Transcribed page contents

+===+

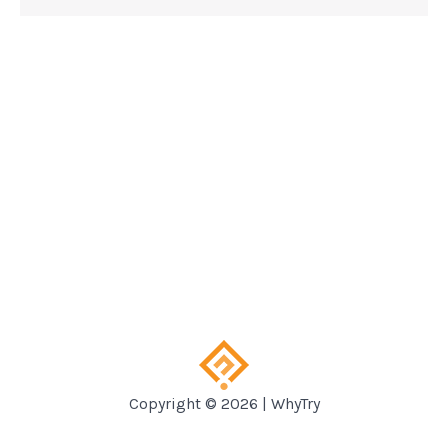
Copyright © 2026 | WhyTry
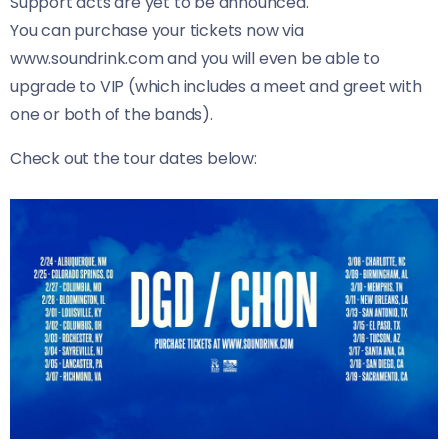
Support acts are yet to be announced.
You can purchase your tickets now via
www.soundrink.com and you will even be able to
upgrade to VIP (which includes a meet and greet with
one or both of the bands).
Check out the tour dates below:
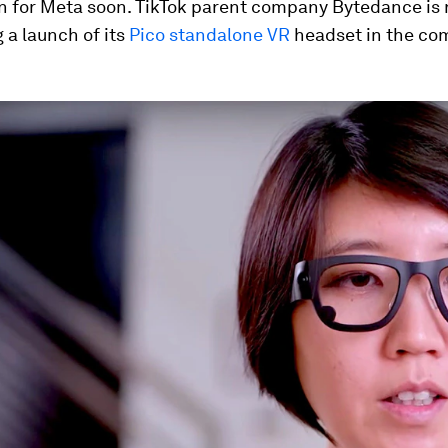
n for Meta soon. TikTok parent company Bytedance is
 a launch of its
Pico standalone VR
headset in the co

+===+

> _WHAT IS BEING ASKED_: All the records above must be retyped exactly, except for their pictures.

> _EXERCISE RESULT_:
Copyright © 2026 | WhyTry
Support acts are yet to be announced.
You can purchase your tickets now via
www.soundrink.com and you will even be able to
upgrade to VIP (which includes a meet and greet with
one or both of the bands).
Check out the tour dates below:
n for Meta soon. TikTok parent company Bytedance is
 a launch of its
Pico standalone VR
headset in the co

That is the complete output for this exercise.